Piero Pelù

Piero Pelù nasce a Firenze il 10 febbraio 1962. È cantautore, rocker ed ex leader dei Litfiba.
Aveva solo otto anni quando dimostra per la prima volta la sua passione per la musica, acquistando la sua prima chitarra con le paghette settimanali.
È un ribelle in famiglia. Negli anni '80 ha sviluppato un forte interesse per il simbolismo, per l'esoterismo e per i teschi.
Negli anni del liceo, fonda una prima band: i Mugnons. Nome che deriva dal fiume adiacente all'appartamento in cui Piero Pelù viveva con la sua famiglia. I Mugnons vivono il punk come una fede.
Nel 1980 Piero Pelù si trasferisce a Londra, con l'intenzione di restarci, ammaliato dal punk Inglese. Dopo poco tuttavia ritorna a Firenze trovando il punk inglese "imborghesito".
Nel 1980 nascono i Litfiba. Tengono il loro primo concerto il 6 dicembre a Firenze.
In poco tempo riescono ad acquisire un gran numero di fan e nel 1982 vincono il primo Festival rock italiano.
Contemporaneamente Piero Pelù approfondiva i suoi interessi teatrali con studi sul mimo e seminari sull'uso delle maschere di Basilea.
Piero Pelù è conosciuto anche per il suo impegno politico e sociale profuso attraverso la musica, i concerti e i suoi testi. Ha partecipato a molte manifestazioni per i diritti umani.
Dal 1984 al 1986 fa parte delle liste di Obiettori di Coscienza del Distretto di Firenze.
Negli stessi anni, i Litfiba si fanno conoscere anche in Francia partecipando a diversi concerti nella terra d'oltralpe.
Nel 1985 è in uscita il primo disco dei Litfiba, "Desaparecido". Cui seguiranno "17 Re" e "Litfiba 3". Questi tre dischi, dedicati alle vittime di ogni potere, mostrano il rifiuto di qualsiasi tipo di totalitarismo e proibizionismo.
Piero Pelù si è auto dichiarato un anarchico, pacifista, ateo e agnostico.
Nel 1986 è l'organizzatore del concerto "La musica contro il silenzio", un concerto contro la mafia organizzato per l'anniversario dell'assassinio del Generale Dalla Chiesa, tenutosi in piazza Politeama a Palermo.
Nel 1990 pubblicheranno il disco "Pirata" che porterà la band a un grande successo, che crescerà ancor più negli anni a seguire con la "tetralogia degli elementi". Una serie di quattro album in cui i testi e le sonorità si ispirano ai quattro elementi della natura: fuoco, terra, aria acqua.
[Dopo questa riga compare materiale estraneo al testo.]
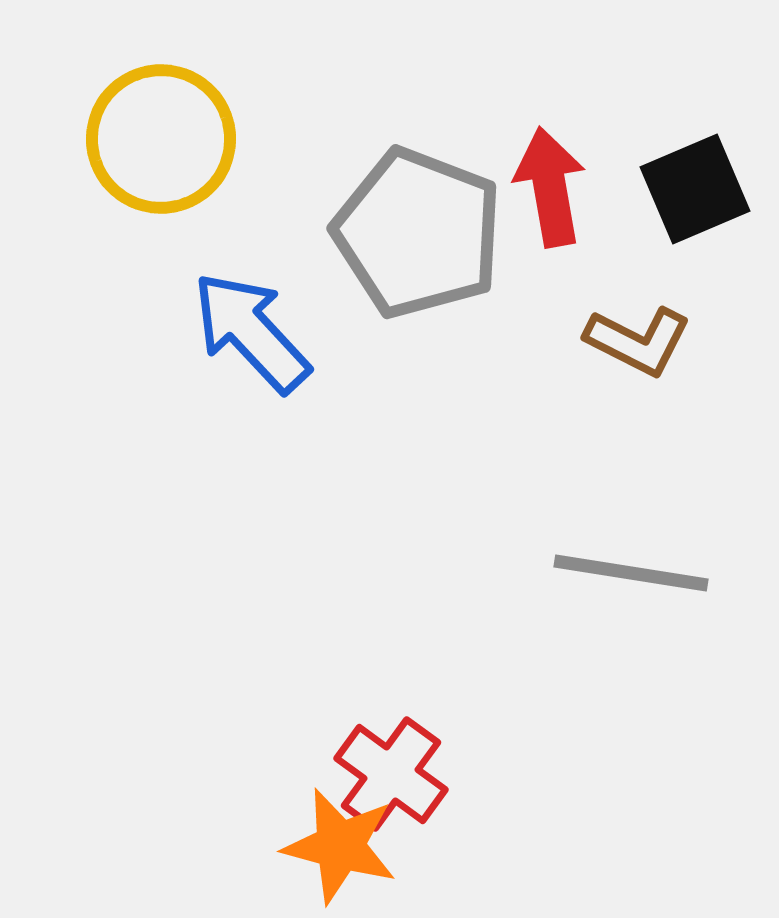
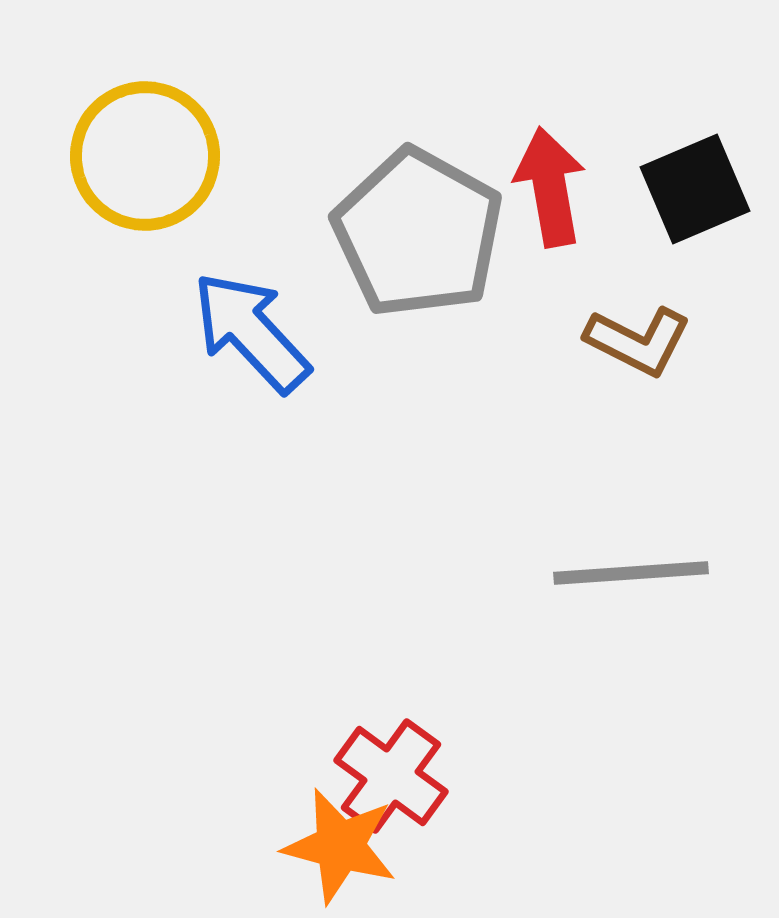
yellow circle: moved 16 px left, 17 px down
gray pentagon: rotated 8 degrees clockwise
gray line: rotated 13 degrees counterclockwise
red cross: moved 2 px down
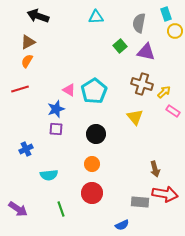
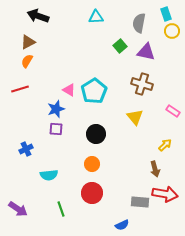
yellow circle: moved 3 px left
yellow arrow: moved 1 px right, 53 px down
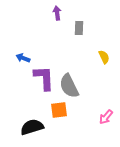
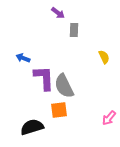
purple arrow: moved 1 px right; rotated 136 degrees clockwise
gray rectangle: moved 5 px left, 2 px down
gray semicircle: moved 5 px left
pink arrow: moved 3 px right, 1 px down
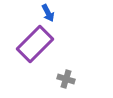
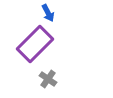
gray cross: moved 18 px left; rotated 18 degrees clockwise
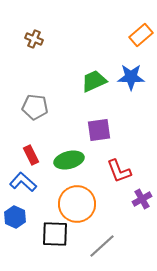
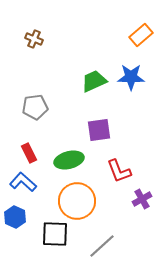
gray pentagon: rotated 15 degrees counterclockwise
red rectangle: moved 2 px left, 2 px up
orange circle: moved 3 px up
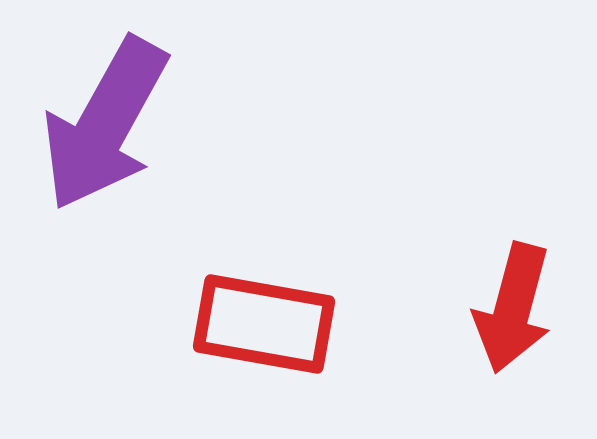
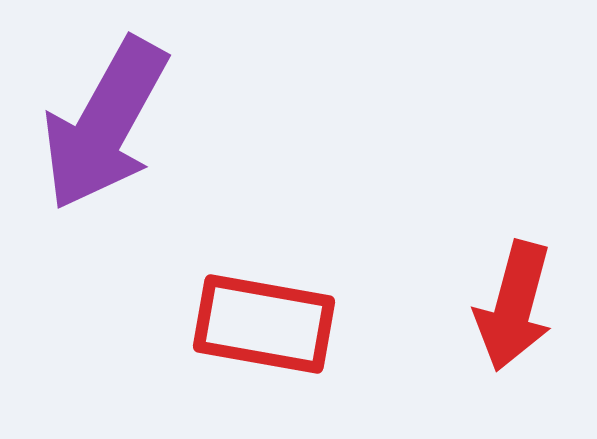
red arrow: moved 1 px right, 2 px up
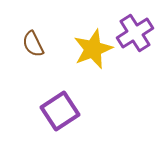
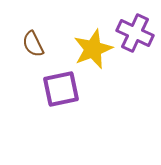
purple cross: rotated 33 degrees counterclockwise
purple square: moved 1 px right, 22 px up; rotated 21 degrees clockwise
Quattro dischi che partono da un hard - rock per arrivare poi a un pop - rock elettronico.
Fin a questo momento i Litfiba hanno venduto quasi due milioni di copie che si aggiungeranno a un altro milione di copie venduto poi con "Infinito" nel 1999.
Tuttavia nascono delle tensioni artistiche e personali tra Piero Pelù e il chitarrista della band Ghigo Renzuli. Per questo motivo il concerto al "Monza Rock Festival 1999" sarà l'ultimo per la band.
Mentre Pelù è ancora impegnato con la band debutta già come solista con "il mio nome è mai più" scritta con Ligabue e Jovanotti.
Nel 2000 esce il suo primo album come solista "Nè buoni nè cattivi" trainato dai singoli "Io ci sarò", "Toro Loco", "Buongiorno mattina" e "Bomba boomerang".
Il 17 giugno il debutto come solista sul palco dell' Heineken Jemmin' Festival a Imola come ospite principale.
L'anno successivo sarà ospite speciale al teatro Ariston di Sanremo in occasione del Festival della musica italiana.
Nel 2002 esce invece l'album "U.D.S. L'uomo della strada", l'album è già disco di platino prima di essere pubblicato.
Nei primi anni della carriera da solista, Pelù vuole accantonare il suo passato, lasciandoselo alle spalle, per questo taglia anche i capelli, e nel 2005 pubblica un nostalgico " '99 live".
L'anno seguente con il disco "In faccia" torna verso sonorità più rock.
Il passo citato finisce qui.